### PROBLEM TO SOLVE
An exact copy of every entry is required, without the pictures.

[Dataset entries]

+-------+

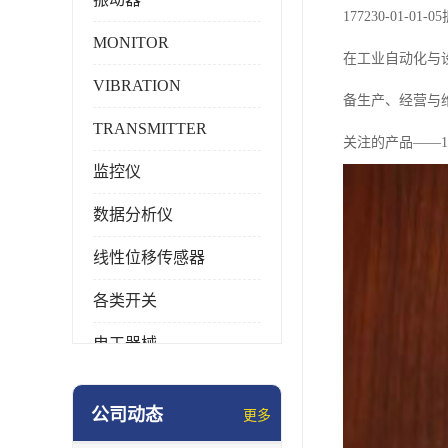
177230-01
MONITOR
在工业自动化与
VIBRATION
备生产、经营与
TRANSMITTER
关注的产品——177
监控仪
数据分析仪
线性位移传感器
各类开关
电工器械
模块化产品
公司动态
更多
工业化仪器仪表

+-------+

### RESULT OF THE TASK
177230-01
MONITOR
在工业自动化与
VIBRATION
备生产、经营与
TRANSMITTER
关注的产品——177
监控仪
数据分析仪
线性位移传感器
各类开关
电工器械
模块化产品
公司动态
更多
工业化仪器仪表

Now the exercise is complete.